Exercise directions: Lines from the one containing "d Würde einzustehen, ist unser Auftrag. Wir" through the final line of the records below are needed, copied exactly, with no pictures.

Stored items from a collection:
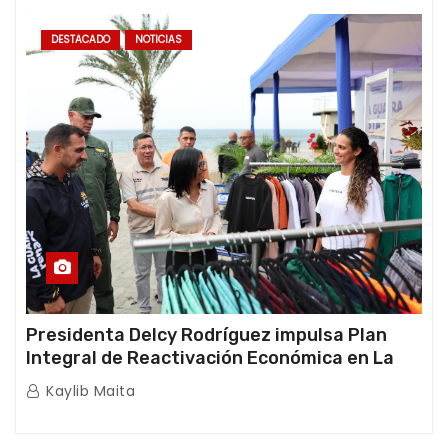
DESTACADO
NOTICIAS
Presidenta Delcy Rodríguez impulsa Plan
Integral de Reactivación Económica en La
Guaira
Kaylib Maita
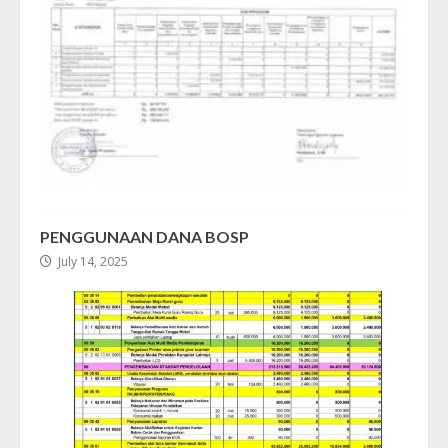
PENGGUNAAN DANA BOSP
July 14, 2025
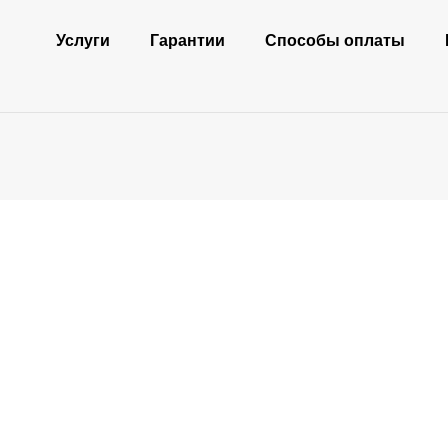
Услуги
Гарантии
Способы оплаты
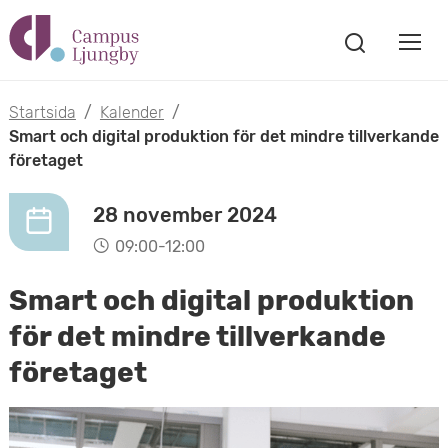
H
V
o
V
i
i
p
s
Startsida
/
Kalender
/
s
a
Smart och digital produktion för det mindre tillverkande
p
s
företaget
a
a
ö
m
k
28 november 2024
t
f
o
09:00-12:00
ö
i
n
b
Smart och digital produktion
s
l
t
i
för det mindre tillverkande
l
e
företaget
l
r
h
m
u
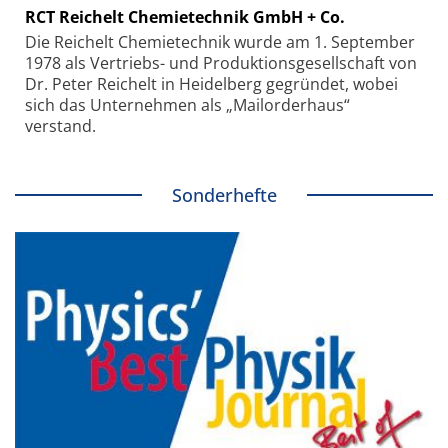
RCT Reichelt Chemietechnik GmbH + Co.
Die Reichelt Chemietechnik wurde am 1. September
1978 als Vertriebs- und Produktionsgesellschaft von
Dr. Peter Reichelt in Heidelberg gegründet, wobei
sich das Unternehmen als „Mailorderhaus“
verstand.
Sonderhefte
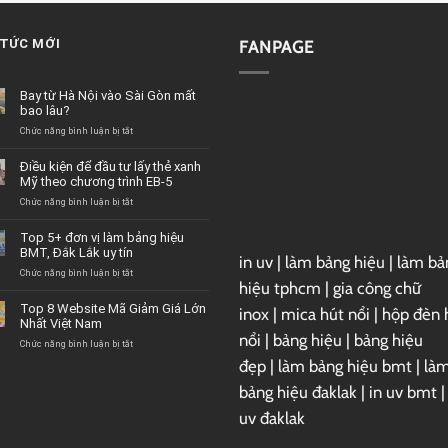
 TỨC MỚI
FANPAGE
Bay từ Hà Nội vào Sài Gòn mất
bao lâu?
ở
Chức năng bình luận bị tắt
Bay
từ
Điều kiện để đầu tư lấy thẻ xanh
Hà
Mỹ theo chương trình EB-5
Nội
vào
ở
Chức năng bình luận bị tắt
Sài
Điều
Gòn
kiện
Top 5+ đơn vị làm bảng hiệu
mất
để
BMT, Đắk Lắk uy tín
bao
in uv
|
làm bảng hiệu
|
làm bả
đầu
lâu?
tư
ở
Chức năng bình luận bị tắt
hiệu tphcm
|
gia công chữ
lấy
Top
thẻ
5+
Top 8 Website Mã Giảm Giá Lớn
inox
|
mica hút nổi
|
hộp đèn 
xanh
đơn
Nhất Việt Nam
Mỹ
vị
nổi
|
bảng hiệu
|
bảng hiệu
theo
làm
ở
Chức năng bình luận bị tắt
chương
bảng
Top
đẹp
|
làm bảng hiệu bmt
|
là
trình
hiệu
8
EB-
BMT,
Website
bảng hiệu đaklak
|
in uv bmt
5
Đắk
Mã
Lắk
uv đaklak
Giảm
uy
Giá
tín
Lớn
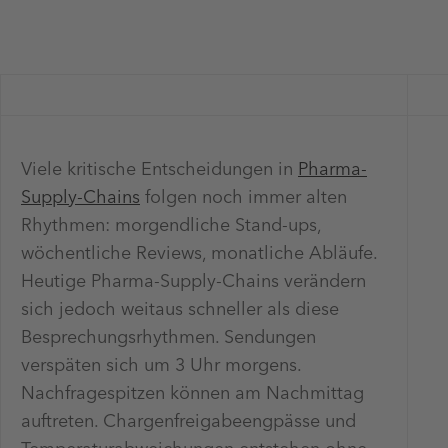
Viele kritische Entscheidungen in
Pharma-
Supply-Chains
folgen noch immer alten
Rhythmen: morgendliche Stand-ups,
wöchentliche Reviews, monatliche Abläufe.
Heutige Pharma-Supply-Chains verändern
sich jedoch weitaus schneller als diese
Besprechungsrhythmen. Sendungen
verspäten sich um 3 Uhr morgens.
Nachfragespitzen können am Nachmittag
auftreten. Chargenfreigabeengpässe und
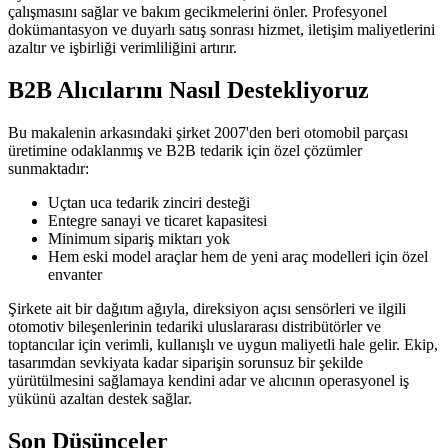
çalışmasını sağlar ve bakım gecikmelerini önler. Profesyonel
dokümantasyon ve duyarlı satış sonrası hizmet, iletişim maliyetlerini
azaltır ve işbirliği verimliliğini artırır.
B2B Alıcılarını Nasıl Destekliyoruz
Bu makalenin arkasındaki şirket 2007'den beri otomobil parçası
üretimine odaklanmış ve B2B tedarik için özel çözümler
sunmaktadır:
Uçtan uca tedarik zinciri desteği
Entegre sanayi ve ticaret kapasitesi
Minimum sipariş miktarı yok
Hem eski model araçlar hem de yeni araç modelleri için özel
envanter
Şirkete ait bir dağıtım ağıyla, direksiyon açısı sensörleri ve ilgili
otomotiv bileşenlerinin tedariki uluslararası distribütörler ve
toptancılar için verimli, kullanışlı ve uygun maliyetli hale gelir. Ekip,
tasarımdan sevkiyata kadar siparişin sorunsuz bir şekilde
yürütülmesini sağlamaya kendini adar ve alıcının operasyonel iş
yükünü azaltan destek sağlar.
Son Düşünceler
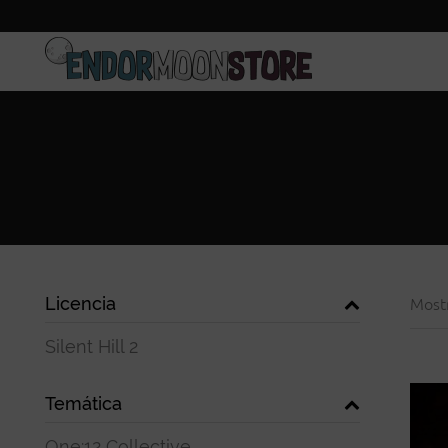
Inicio
Pre-pedidos
Licencia
Most
Silent Hill 2
Temática
One:12 Collective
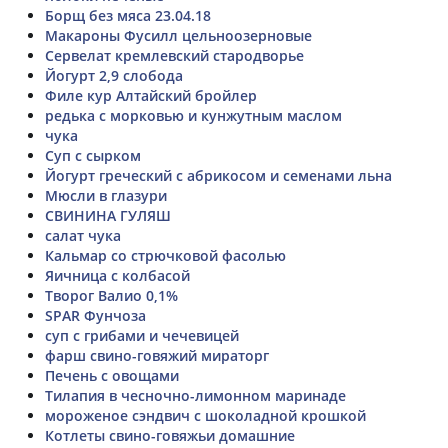
Борщ без мяса 23.04.18
Макароны Фусилл цельноозерновые
Сервелат кремлевский стародворье
Йогурт 2,9 слобода
Филе кур Алтайский бройлер
редька с морковью и кунжутным маслом
чука
Суп с сырком
Йогурт греческий с абрикосом и семенами льна
Мюсли в глазури
СВИНИНА ГУЛЯШ
салат чука
Кальмар со стрючковой фасолью
Яичница с колбасой
Творог Валио 0,1%
SPAR Фунчоза
суп с грибами и чечевицей
фарш свино-говяжий мираторг
Печень с овощами
Тилапия в чесночно-лимонном маринаде
мороженое сэндвич с шоколадной крошкой
Котлеты свино-говяжьи домашние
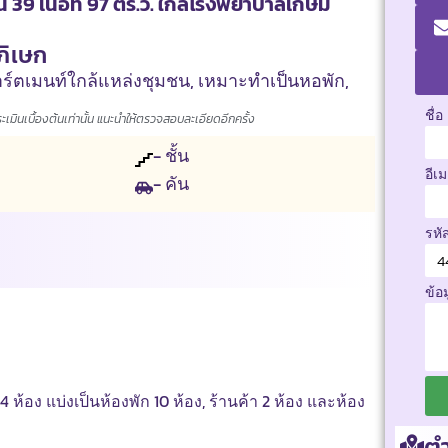
น 39 เนื้อที่ 97 ตร.ว. ใกล้โรงพยาบาลเกษม
ภิเษก
ร์ตเมนท์ใกล้แหล่งชุมชน
,
เหมาะทำเป็นหอพัก
,
ชื่อ
มินเบื้องต้นเท่านั้น แนะนำให้ตรวจสอบละเอียดอีกครั้ง
- ชั้น
อีเ
- คัน
รหั
ข้อ
 14 ห้อง แบ่งเป็นห้องพัก 10 ห้อง, ร้านค้า 2 ห้อง และห้อง
ตำ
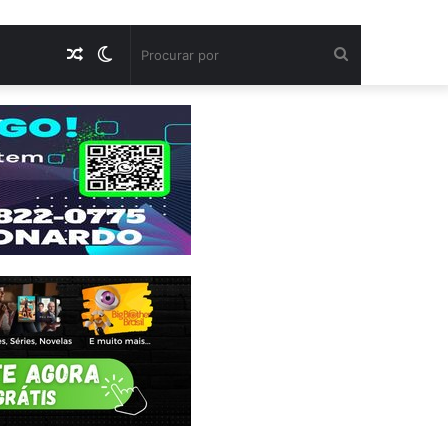
Artigo
Switch
Procurar
aleatório
skin
por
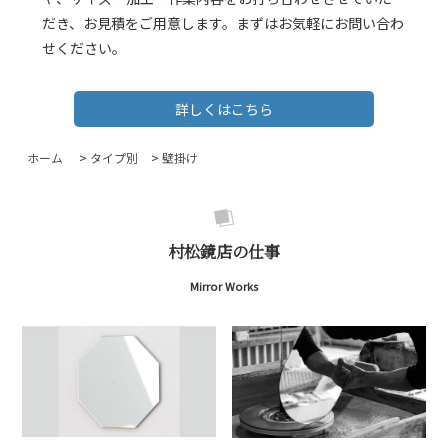
だき、お見積をご用意します。まずはお気軽にお問い合わ
せください。
詳しくはこちら
ホーム
>
タイプ別
>
壁掛け
村松鏡店の仕事
Mirror Works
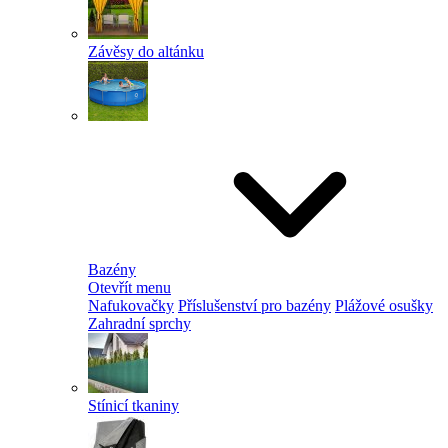
Závěsy do altánku
Bazény
Otevřít menu
Nafukovačky
Příslušenství pro bazény
Plážové osušky
Zahradní sprchy
Stínicí tkaniny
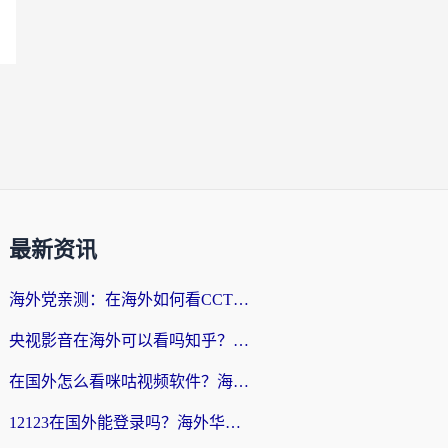
最新资讯
海外党亲测：在海外如何看CCTV？告别“仅限大陆播放”的实用指南
央视影音在海外可以看吗知乎？留学生亲测：3步解决地域限制+追剧自由
在国外怎么看咪咕视频软件？海外党亲测有效的回国加速方案
12123在国外能登录吗？海外华人必看的回国加速实用指南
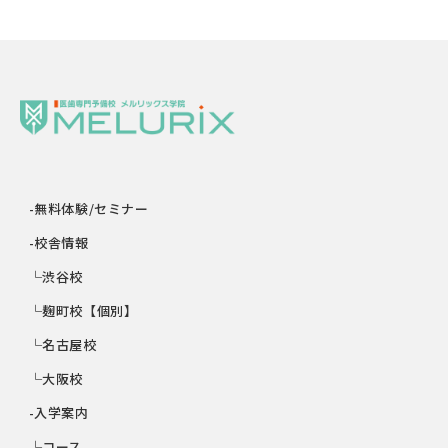
-無料体験/セミナー
-校舎情報
└渋谷校
└麹町校【個別】
└名古屋校
└大阪校
-入学案内
└コース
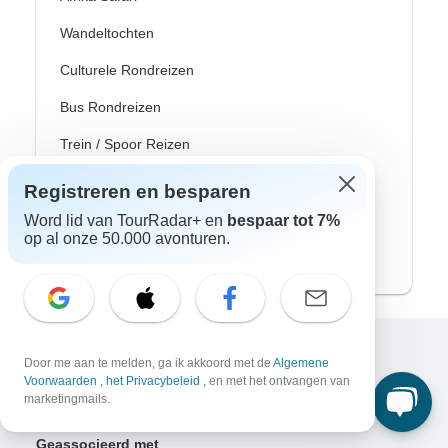
Wandeltochten
Culturele Rondreizen
Bus Rondreizen
Trein / Spoor Reizen
Strand Rondreizen
Registreren en besparen
Familie Rondreizen
Word lid van TourRadar+ en
bespaar tot 7%
op al onze 50.000 avonturen.
Privé Rondreizen
Door me aan te melden, ga ik akkoord met de
Algemene
Excellent
Voorwaarden
,
het Privacybeleid
, en met het ontvangen van
10.000+
reviews op
marketingmails.
Geassocieerd met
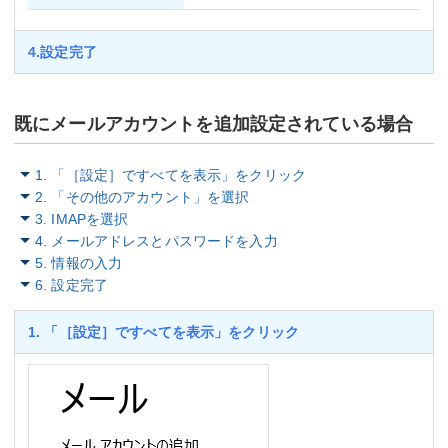
4.設定完了
既にメールアカウントを追加設定されている場合
1. 「［設定］ですべてを表示」をクリック
2. 「その他のアカウント」を選択
3. IMAPを選択
4. メールアドレスとパスワードを入力
5. 情報の入力
6. 設定完了
1. 「［設定］ですべてを表示」をクリック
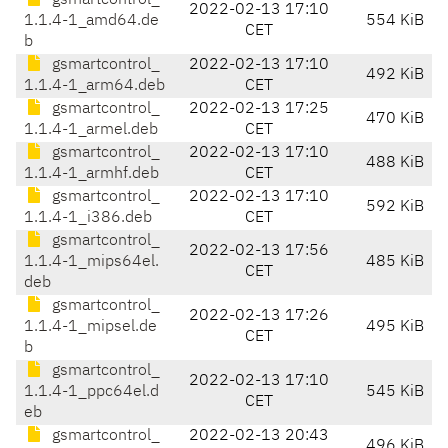
gsmartcontrol_
2022-02-13 17:10
1.1.4-1_amd64.de
554 KiB
CET
b
gsmartcontrol_
2022-02-13 17:10
492 KiB
1.1.4-1_arm64.deb
CET
gsmartcontrol_
2022-02-13 17:25
470 KiB
1.1.4-1_armel.deb
CET
gsmartcontrol_
2022-02-13 17:10
488 KiB
1.1.4-1_armhf.deb
CET
gsmartcontrol_
2022-02-13 17:10
592 KiB
1.1.4-1_i386.deb
CET
gsmartcontrol_
2022-02-13 17:56
1.1.4-1_mips64el.
485 KiB
CET
deb
gsmartcontrol_
2022-02-13 17:26
1.1.4-1_mipsel.de
495 KiB
CET
b
gsmartcontrol_
2022-02-13 17:10
1.1.4-1_ppc64el.d
545 KiB
CET
eb
gsmartcontrol_
2022-02-13 20:43
496 KiB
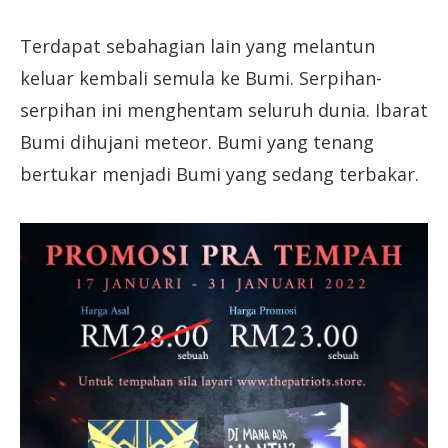
Terdapat sebahagian lain yang melantun
keluar kembali semula ke Bumi. Serpihan-
serpihan ini menghentam seluruh dunia. Ibarat
Bumi dihujani meteor. Bumi yang tenang
bertukar menjadi Bumi yang sedang terbakar.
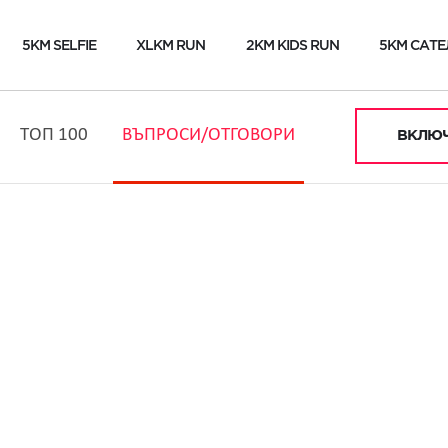
5KM SELFIE
XLKM RUN
2KM KIDS RUN
5KM САТЕ
ТОП 100
ВЪПРОСИ/ОТГОВОРИ
ВКЛЮЧ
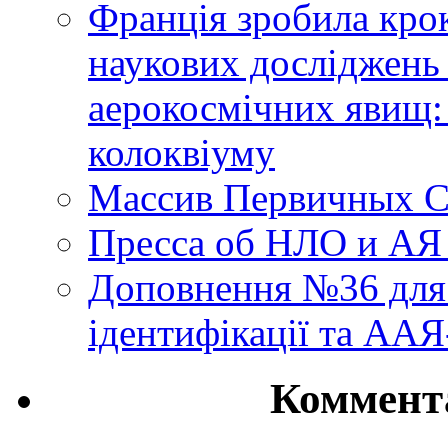
Франція зробила крок
наукових досліджень
аерокосмічних явищ:
колоквіуму
Массив Первичных С
Пресса об НЛО и АЯ
Доповнення №36 для 
ідентифікації та АА
Коммент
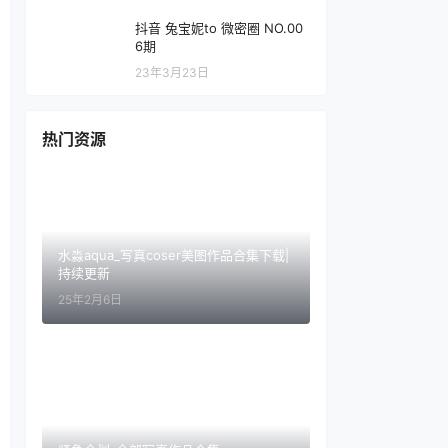
抖音 兔宝妮to 微密圈 NO.00
6期
23年3月23日
热门资源
水淼aqua_写真coser美图作品合集下载|
持续更新
25年2月6日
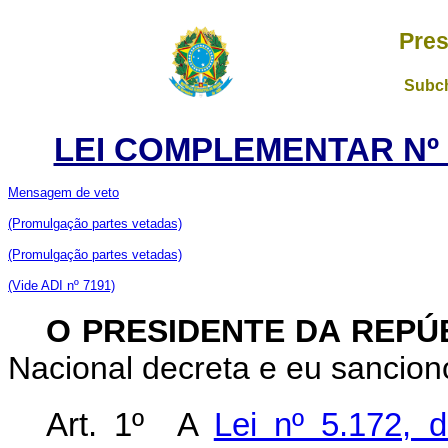
Pres
Subch
LEI COMPLEMENTAR Nº 1
Mensagem de veto
(Promulgação partes vetadas)
(Promulgação partes vetadas)
(Vide ADI nº 7191)
O PRESIDENTE DA REPÚ
Nacional decreta e eu sancion
Art. 1º A
Lei nº 5.172, 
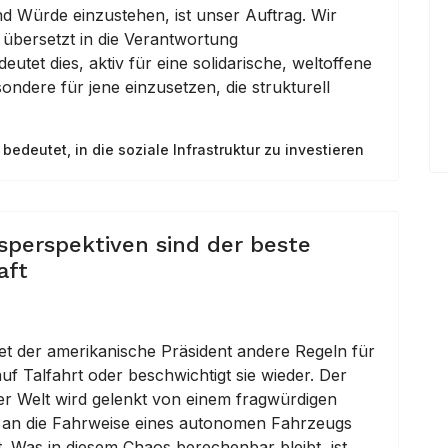
d Würde einzustehen, ist unser Auftrag. Wir
 übersetzt in die Verantwortung
tet dies, aktiv für eine solidarische, weltoffene
ndere für jene einzusetzen, die strukturell
edeutet, in die soziale Infrastruktur zu investieren
sperspektiven sind der beste
aft
det der amerikanische Präsident andere Regeln für
uf Talfahrt oder beschwichtigt sie wieder. Der
er Welt wird gelenkt von einem fragwürdigen
 an die Fahrweise eines autonomen Fahrzeugs
. Was in diesem Chaos berechenbar bleibt, ist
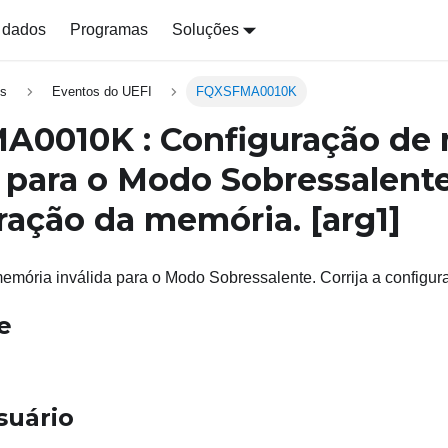
 dados
Programas
Soluções
s
Eventos do UEFI
FQXSFMA0010K
A0010K : Configuração de
 para o Modo Sobressalente.
ração da memória.
[arg1]
emória inválida para o Modo Sobressalente. Corrija a configur
e
suário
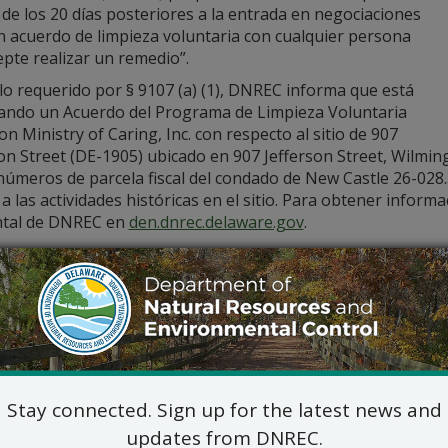
de los 20 días posteriores a la entrada en negociaciones
n acuerdo de limpieza voluntaria con cualquier persona
pte realizar un remedio”.
lo requerido por § 9107 (a) (1), DNREC informa que está
ando un Acuerdo del Programa de Limpieza Voluntaria
on Ministry of Caring, Inc. con respecto al sitio de 907
on Street (DE-1905) ubicado en 907 Jefferson Street, Wilmingt
números de parcela fiscal del condado de New Castle 26-028.3
a las actividades históricas en el sitio. Para obtener informa
tal de DNREC en
den.dnrec.delaware.gov
.
alles del Acuerdo de Limpieza Voluntaria están disponibles 
btener información adicional, comuníquese con:
Nathan Bailey, Gerente de P
DNREC – División de Residuos y Susta
Sección de Remediaci
391 Lukens Drive, New Castle
RS_Public_Comments@delaw
Stay connected. Sign up for the latest news and
302-395-2600
updates from DNREC.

Exercise output:
d Würde einzustehen, ist unser Auftrag. Wir
 übersetzt in die Verantwortung
tet dies, aktiv für eine solidarische, weltoffene
ndere für jene einzusetzen, die strukturell
edeutet, in die soziale Infrastruktur zu investieren
sperspektiven sind der beste
aft
det der amerikanische Präsident andere Regeln für
uf Talfahrt oder beschwichtigt sie wieder. Der
er Welt wird gelenkt von einem fragwürdigen
 an die Fahrweise eines autonomen Fahrzeugs
. Was in diesem Chaos berechenbar bleibt, ist
 dados
Programas
Soluções
s
Eventos do UEFI
FQXSFMA0010K
A0010K : Configuração de
 para o Modo Sobressalente.
ração da memória.
[arg1]
emória inválida para o Modo Sobressalente. Corrija a configur
e
suário
de los 20 días posteriores a la entrada en negociaciones
n acuerdo de limpieza voluntaria con cualquier persona
pte realizar un remedio”.
lo requerido por § 9107 (a) (1), DNREC informa que está
ando un Acuerdo del Programa de Limpieza Voluntaria
on Ministry of Caring, Inc. con respecto al sitio de 907
on Street (DE-1905) ubicado en 907 Jefferson Street, Wilmingt
números de parcela fiscal del condado de New Castle 26-028.3
a las actividades históricas en el sitio. Para obtener informa
tal de DNREC en
den.dnrec.delaware.gov
.
alles del Acuerdo de Limpieza Voluntaria están disponibles 
btener información adicional, comuníquese con:
Nathan Bailey, Gerente de P
DNREC – División de Residuos y Susta
Sección de Remediaci
391 Lukens Drive, New Castle
RS_Public_Comments@delaw
Stay connected. Sign up for the latest news and
302-395-2600
updates from DNREC.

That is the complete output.